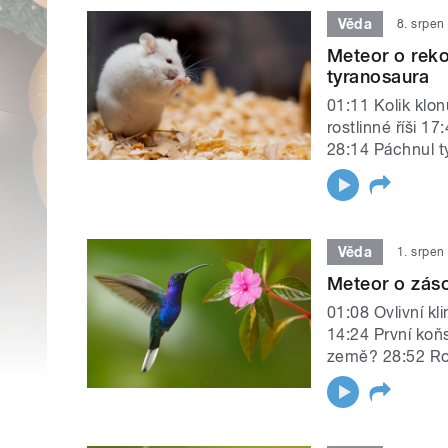
Věda
8. srpen
Meteor o rek
tyranosaura
01:11 Kolik klon
rostlinné říši 1
28:14 Páchnul 
Věda
1. srpen
Meteor o záso
01:08 Ovlivní kl
14:24 První koňs
země? 28:52 Ros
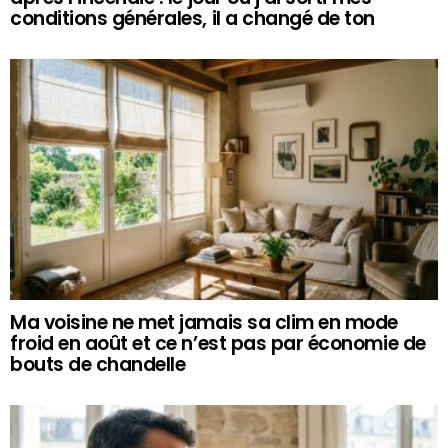
conditions générales, il a changé de ton
Ma voisine ne met jamais sa clim en mode
froid en août et ce n’est pas par économie de
bouts de chandelle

=== WHAT IS REQUIRED ===
In your copy of the entries above, keep the text exact and leave out the pictures.

=== SOLUTION BELOW ===
Věda
8. srpen
Meteor o rek
tyranosaura
01:11 Kolik klon
rostlinné říši 1
28:14 Páchnul 
Věda
1. srpen
Meteor o záso
01:08 Ovlivní kl
14:24 První koňs
země? 28:52 Ros
conditions générales, il a changé de ton
Ma voisine ne met jamais sa clim en mode
froid en août et ce n’est pas par économie de
bouts de chandelle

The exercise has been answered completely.